L’indemnisation pour délais de justice déraisonnables se développe fortement, nourrie évidemment par la difficulté du service public de la justice à traiter les litiges qui lui sont soumis dans un laps de temps acceptable.

L’article 6§1 de la Convention Européenne de Sauvegarde des Droits de l’Homme prévoit que : »Toute personne a droit à ce que sa cause soit entendue équitablement, publiquement et dans un délai raisonnable… » 

Cette convention a été ratifiée par l’Etat français il y plusieurs décennies.

Progressivement, un lien a été établi par la jurisprudence et la loi entre déni de justice et délais déraisonnables, au sens où statuer tard équivaut parfois  à ne pas statuer.

L’article L.111-3 du Code de l’organisation judiciaire précise que « Les décisions de justice sont rendues dans un délai raisonnable ».

L’article L. 141-1 du Code de l’organisation judiciaire dispose quant à lui : « L’Etat est tenu de réparer le dommage causé par le fonctionnement défectueux du service de la justice. 

Sauf dispositions particulières, cette responsabilité n’est engagée que par une faute lourde ou par un déni de justice ».

L’article L. 141-3 du Code de l’organisation judiciaire précise que :

« Il y a déni de justice lorsque les juges refusent de répondre aux requêtes ou négligent de juger les affaires en état et en tour d’être jugées.

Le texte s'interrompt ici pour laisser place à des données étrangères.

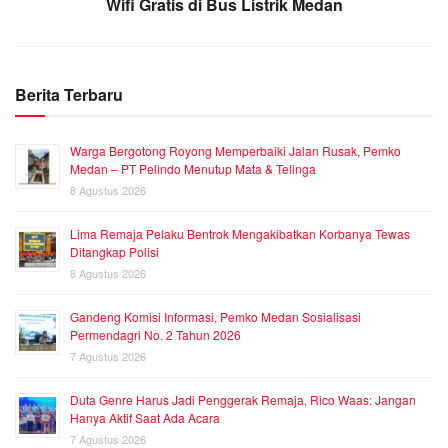
Wifi Gratis di Bus Listrik Medan
Berita Terbaru
Warga Bergotong Royong Memperbaiki Jalan Rusak, Pemko
Medan – PT Pelindo Menutup Mata & Telinga
8 Agustus 2026
Lima Remaja Pelaku Bentrok Mengakibatkan Korbanya Tewas
Ditangkap Polisi
8 Agustus 2026
Gandeng Komisi Informasi, Pemko Medan Sosialisasi
Permendagri No. 2 Tahun 2026
7 Agustus 2026
Duta Genre Harus Jadi Penggerak Remaja, Rico Waas: Jangan
Hanya Aktif Saat Ada Acara
7 Agustus 2026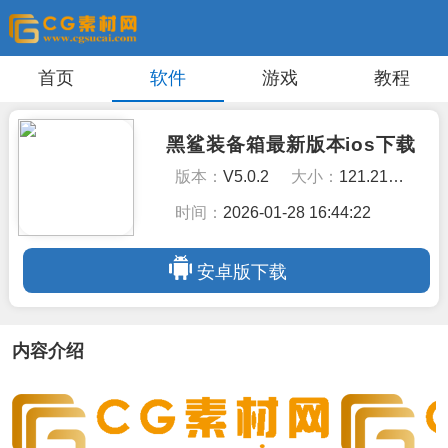
首页
软件
游戏
教程
黑鲨装备箱最新版本ios下载
版本：
V5.0.2
大小：
121.21MB
时间：
2026-01-28 16:44:22
安卓版下载
内容介绍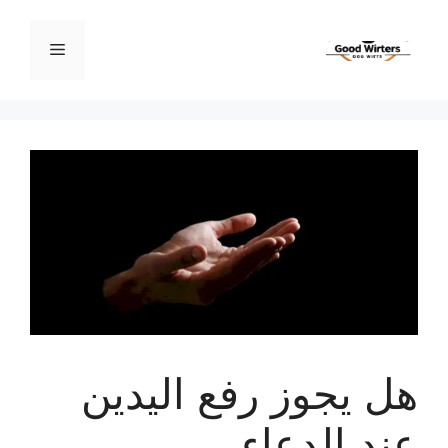
نتقل
لى
القائمة
لمحتوى
هل يجوز رفع اليدين
عند الدعاء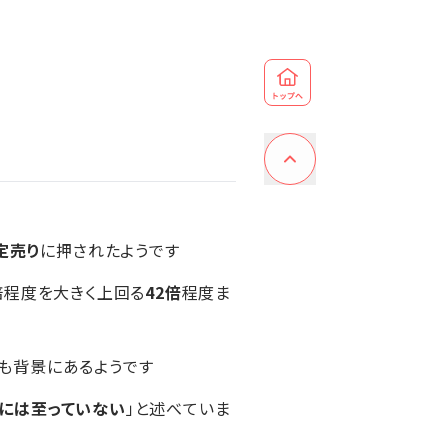
定売り
に押されたようです
倍程度を大きく上回る
42倍
程度ま
も背景にあるようです
には至っていない
」と述べていま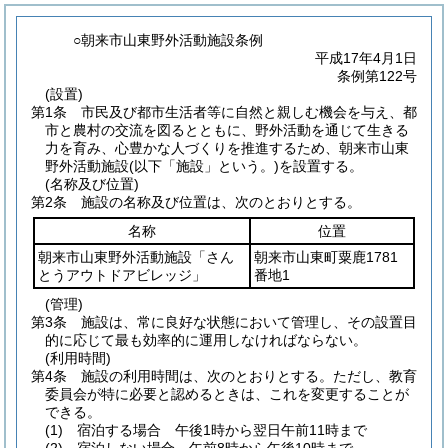
○朝来市山東野外活動施設条例
平成17年4月1日
条例第122号
(設置)
第1条
市民及び都市生活者等に自然と親しむ機会を与え、都
市と農村の交流を図るとともに、野外活動を通じて生きる
力を育み、心豊かな人づくりを推進するため、朝来市山東
野外活動施設
(以下「施設」という。)
を設置する。
(名称及び位置)
第2条
施設の名称及び位置は、次のとおりとする。
名称
位置
朝来市山東野外活動施設「さん
朝来市山東町粟鹿1781
とうアウトドアビレッジ」
番地1
(管理)
第3条
施設は、常に良好な状態において管理し、その設置目
的に応じて最も効率的に運用しなければならない。
(利用時間)
第4条
施設の利用時間は、次のとおりとする。
ただし、教育
委員会が特に必要と認めるときは、これを変更することが
できる。
(1)
宿泊する場合 午後1時から翌日午前11時まで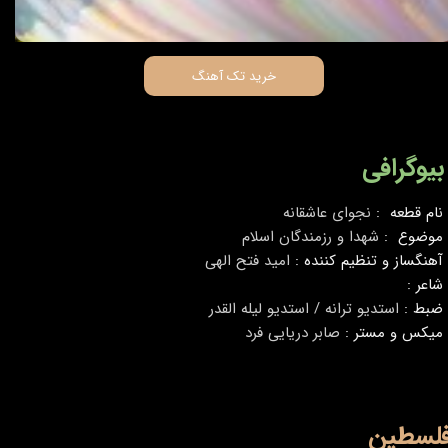
00:00
/
00:00
خرید تک آهنگ
بیوگرافی
نام قطعه :
نجوای عاشقانه
موضوع :
شهدا و رزمندگان اسلام
آهنگساز و تنظیم کننده :
امید فتح الهی
شاعر :
ضبط :
استدیو ترانه / استدیو لیله القدر
میکس و مستر :
صابر دریایی فرد
لسطین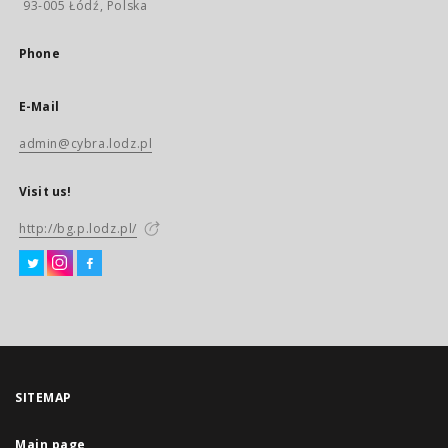
93-005 Łódź, Polska
Phone
E-Mail
admin@cybra.lodz.pl
Visit us!
http://bg.p.lodz.pl/
SITEMAP
Main page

L’Etat est civilement responsable des condamnations en dommages et intérêts qui sont prononcées à raison de ces faits contre les juges, sauf son recours contre ces derniers ».

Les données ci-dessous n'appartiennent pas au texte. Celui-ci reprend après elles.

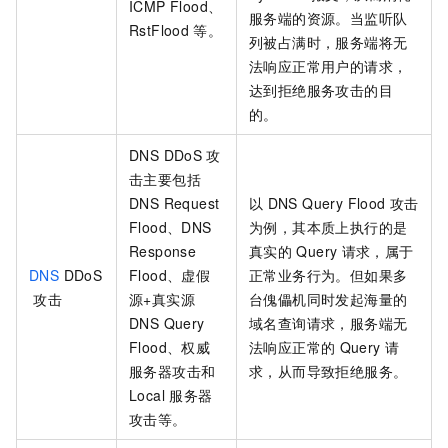
ICMP Flood、
服务端的资源。当监听队
RstFlood
等。
列被占满时，服务端将无
法响应正常用户的请求，
达到拒绝服务攻击的目
的。
DNS DDoS
攻
击主要包括
DNS Request
以
DNS Query Flood
攻击
Flood、DNS
为例，其本质上执行的是
Response
真实的
Query
请求，属于
DNS
DDoS
Flood、虚假
正常业务行为。但如果多
攻击
源+真实源
台傀儡机同时发起海量的
DNS Query
域名查询请求，服务端无
Flood、权威
法响应正常的
Query
请
服务器攻击和
求，从而导致拒绝服务。
Local
服务器
攻击等。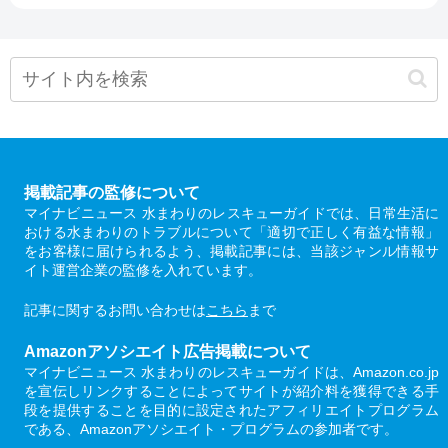
掲載記事の監修について
マイナビニュース 水まわりのレスキューガイドでは、日常生活に
おける水まわりのトラブルについて「適切で正しく有益な情報」
をお客様に届けられるよう、掲載記事には、当該ジャンル情報サ
イト運営企業の監修を入れています。
記事に関するお問い合わせは
こちら
まで
Amazonアソシエイト広告掲載について
マイナビニュース 水まわりのレスキューガイドは、Amazon.co.jp
を宣伝しリンクすることによってサイトが紹介料を獲得できる手
段を提供することを目的に設定されたアフィリエイトプログラム
である、Amazonアソシエイト・プログラムの参加者です。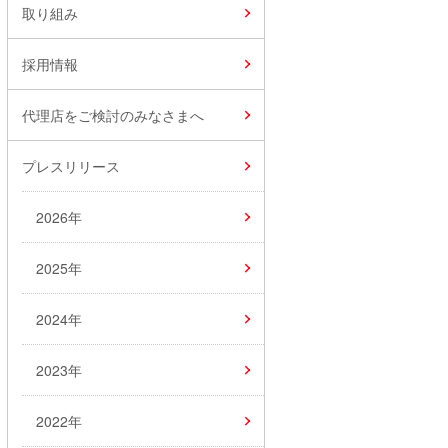
取り組み
採用情報
代理店をご検討のみなさまへ
プレスリリース
2026年
2025年
2024年
2023年
2022年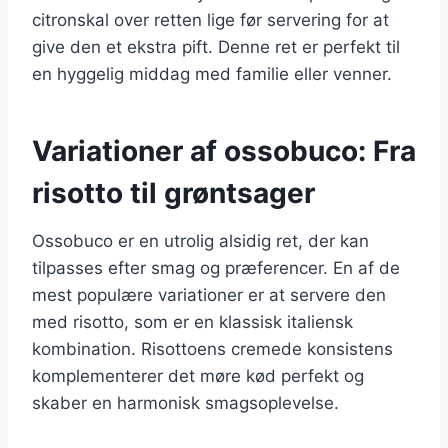
citronskal over retten lige før servering for at
give den et ekstra pift. Denne ret er perfekt til
en hyggelig middag med familie eller venner.
Variationer af ossobuco: Fra
risotto til grøntsager
Ossobuco er en utrolig alsidig ret, der kan
tilpasses efter smag og præferencer. En af de
mest populære variationer er at servere den
med risotto, som er en klassisk italiensk
kombination. Risottoens cremede konsistens
komplementerer det møre kød perfekt og
skaber en harmonisk smagsoplevelse.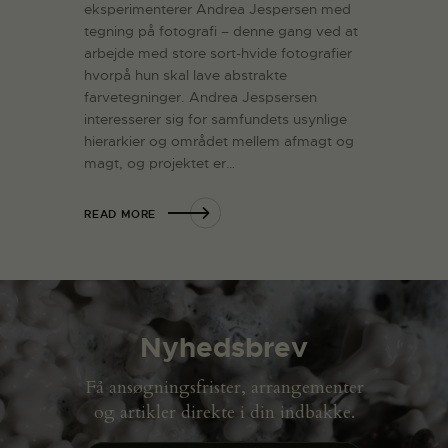
eksperimenterer Andrea Jespersen med
tegning på fotografi – denne gang ved at
arbejde med store sort-hvide fotografier
hvorpå hun skal lave abstrakte
farvetegninger. Andrea Jespsersen
interesserer sig for samfundets usynlige
hierarkier og området mellem afmagt og
magt, og projektet er…
READ MORE
Nyhedsbrev
Få ansøgningsfrister, arrangementer
og artikler direkte i din indbakke.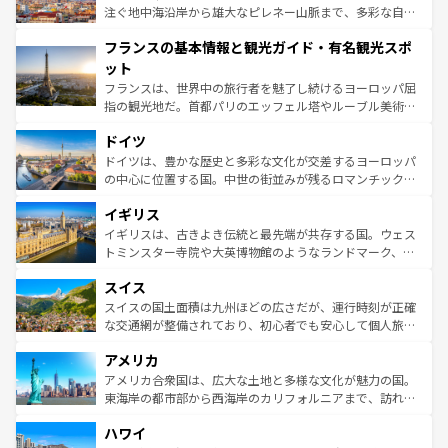
ピザやパスタなど、絶品のイタリア料理を堪能することも
注ぐ地中海沿岸から雄大なピレネー山脈まで、多彩な自然
できる。朝目覚めてから夜眠るまで、すべての瞬間を楽し
と文化が詰まったヨーロッパ屈指の旅行先だ。多様な地域
フランスの基本情報と観光ガイド・有名観光スポ
ませてくれるイタリアで、忘れられない旅をしてみよう！
文化が根付くこの国では、情熱的なフラメンコ、熱気あふ
なお、新着のイタリア情報は
コンテンツ一覧
を参照してほ
れる闘牛、そして美味しいタパスが生活の一部となってい
ット
しい。
る。首都マドリードの洗練された雰囲気や、バルセロナの
フランスは、世界中の旅行者を魅了し続けるヨーロッパ屈
アートに溢れた街角から、地方では古代ローマ遺跡や中世
指の観光地だ。首都パリのエッフェル塔やルーブル美術館
の城塞都市、穏やかなビーチリゾートまで多彩な表情を見
といった象徴的なスポットから、田舎町の古風な美しさま
せる。地方によって風土や気候が異なるスペインはその個
ドイツ
で、幅広い魅力が詰まっている。華麗な宮殿、歴史的な大
性で訪れる人を魅了する。 なお、新着のスペイン情報は
コ
聖堂、美しいビーチ、そして豊かな自然が、訪れる者を心
ドイツは、豊かな歴史と多彩な文化が交差するヨーロッパ
ンテンツ一覧
を参照してほしい。
から魅了する。また、フランスは美食の国としても知ら
の中心に位置する国。中世の街並みが残るロマンチック街
れ、フランス料理はユネスコ無形文化遺産にも登録されて
道から、未来を先取りするようなモダンな都市まで多様な
イギリス
いる。シャンパンの発祥地であるランス、プロヴァンスの
顔を持つこの国は、どこを歩いても飽きることがない。ベ
香り高いラベンダー畑など、多彩な楽しみ方が可能だ。さ
ルリンの文化的活気、バイエルン州のアルプスの絶景、そ
イギリスは、古きよき伝統と最先端が共存する国。ウェス
らに、パリ以外の地域にも魅力が溢れており、どの街角に
してライン川沿いのワイン畑といった風景は必見。ビール
トミンスター寺院や大英博物館のようなランドマーク、歴
も豊かな歴史と文化が息づいている。パリ以外の個性あふ
とソーセージを味わいながら地元の人と過ごす楽しい時間
史ある大学都市、美しい丘陵地帯や牧歌的な風景など、エ
れる地方に足を運ぶとそれぞれで全く異なる文化を体験で
スイス
は、お酒好きな人にはぜひ体験してほしい。 なお、新着の
リアごとに異なる魅力がある。また、優雅なアフタヌーン
きるだろう。 なお、新着のフランス情報は
コンテンツ一覧
ドイツ情報は
コンテンツ一覧
を参照してほしい。
ティー、ビール好きにはたまらない英国パブ、サッカー観
スイスの国土面積は九州ほどの広さだが、運行時刻が正確
を参照してほしい。
戦など、本場だからこそできる体験も豊富。イギリスを旅
な交通網が整備されており、初心者でも安心して個人旅行
して楽しみつくそう。 なお、新着のイギリス情報は
コンテ
を楽しめる。日本同様に時刻表どおりの旅が可能だ。中世
アメリカ
ンツ一覧
を参照してほしい。
の建物がそのまま残る町や、スイスならではのユニークな
博物館もあり、アルプス観光だけでなく町歩きも満喫する
アメリカ合衆国は、広大な土地と多様な文化が魅力の国。
ことができる。国民の所得が高いため物価も高いが、旅行
東海岸の都市部から西海岸のカリフォルニアまで、訪れる
者向けの交通パス提供のサービスもあり、うまく活用すれ
場所ごとに異なる風景と体験が待っている。ニューヨーク
ハワイ
ば市内交通費無料で観光を楽しむこともできる。 なお、新
のような巨大都市は、観光、ショッピング、エンターテイ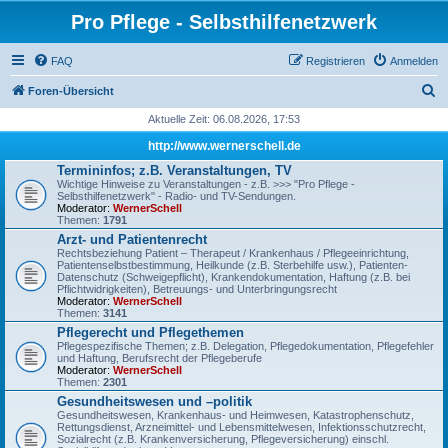
Pro Pflege - Selbsthilfenetzwerk
FAQ
Registrieren
Anmelden
S
Foren-Übersicht
u
Aktuelle Zeit: 06.08.2026, 17:53
c
http://www.wernerschell.de
h
Termininfos; z.B. Veranstaltungen, TV
Wichtige Hinweise zu Veranstaltungen - z.B. >>> "Pro Pflege -
e
Selbsthilfenetzwerk" - Radio- und TV-Sendungen.
Moderator:
WernerSchell
Themen:
1791
Arzt- und Patientenrecht
Rechtsbeziehung Patient – Therapeut / Krankenhaus / Pflegeeinrichtung,
Patientenselbstbestimmung, Heilkunde (z.B. Sterbehilfe usw.), Patienten-
Datenschutz (Schweigepflicht), Krankendokumentation, Haftung (z.B. bei
Pflichtwidrigkeiten), Betreuungs- und Unterbringungsrecht
Moderator:
WernerSchell
Themen:
3141
Pflegerecht und Pflegethemen
Pflegespezifische Themen; z.B. Delegation, Pflegedokumentation, Pflegefehler
und Haftung, Berufsrecht der Pflegeberufe
Moderator:
WernerSchell
Themen:
2301
Gesundheitswesen und –politik
Gesundheitswesen, Krankenhaus- und Heimwesen, Katastrophenschutz,
Rettungsdienst, Arzneimittel- und Lebensmittelwesen, Infektionsschutzrecht,
Sozialrecht (z.B. Krankenversicherung, Pflegeversicherung) einschl.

L’Assemblée plénière de la Cour de cassation a précisé que :

« constitue une faute lourde toute déficience caractérisée par un fait ou une série de faits traduisant l’inaptitude du service public de la justice à remplir la mission dont il est investi ».

Un justiciable qui a subi un délai déraisonnable peut donc engager la responsabilité de l’Etat pour faute lourde et demander l’indemnisation de son préjudice.

Le juge examine alors la situation étape par étape et prend notamment en compte la complexité du dossier ou l’attitude des parties (renvoi volontaire à une autre audience…)

La jurisprudence a progressivement dégagé des délais raisonnables étape par étape, c’est en particulier le cas en matière de droit social.

Ainsi peuvent constituer un délai déraisonnable susceptible d’engager la responsabilité de l’Etat en raison d’un déni de justice, les délais suivants :

• Un délai supérieur à 3 mois entre la saisine du Conseil de Prud’hommes et la Convocation devant le Bureau de Conciliation et d’Orientation ;
• Un délai supérieur à 6 mois entre l’audience devant le Bureau de Conciliation et d’Orientation et l’audience devant le Bureau de Jugement ;
• Un délai supérieur à 6 mois entre deux Bureaux de Jugement en cas de renvoi à l’initiative des parties (si la demande de renvoi est à l’initiative de la juridiction, tout délai de renvoi est considéré comme déraisonnable) ;
• Un délai supérieur à 6 mois entre une audience devant le Bureau de Jugement et une audience en départage ;
• Un délai supérieur à 2 mois entre l’audience de plaidoirie et le prononcé du délibéré ;
• Un délai supérieur à 6 mois entre la déclaration d’appel et l’audience de plaidoirie ;
• Un délai supérieur à 3 mois pour la rédaction d’un arrêt rendu par la Cour d’appel
• Un délai supérieur à 1 an pour une procédure devant la Cour de cassation
• Un délai supérieur à 1 mois pour la notification d’une décision

 

Progressivement, un barème a été adopté pour le droit social : 150  à 200 euros d’indemnisation par mois de retard. Il n’est pas rare que des justiciables obtiennent ainsi davantage via les délais déraisonnables que via la procédure prudhommale initiale, surtout quand ils ont perdu !

En effet l’indemnisation fonctionne même si vous avez perdu.